§ Work to complete: Return the entries below in their exact form, leaving the pictures out.

§ Material to process:
+ + + + + + +

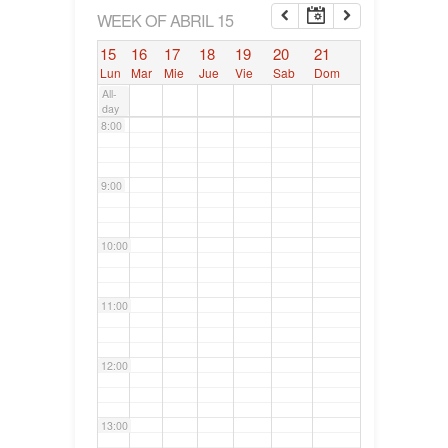
6:00
WEEK OF ABRIL 15
15
16
17
18
19
20
21
7:00
Lun
Mar
Mie
Jue
Vie
Sab
Dom
All-
day
8:00
9:00
10:00
11:00
12:00
13:00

+ + + + + + +

§ Answer to the exercise:
6:00
WEEK OF ABRIL 15
15
16
17
18
19
20
21
7:00
Lun
Mar
Mie
Jue
Vie
Sab
Dom
All-
day
8:00
9:00
10:00
11:00
12:00
13:00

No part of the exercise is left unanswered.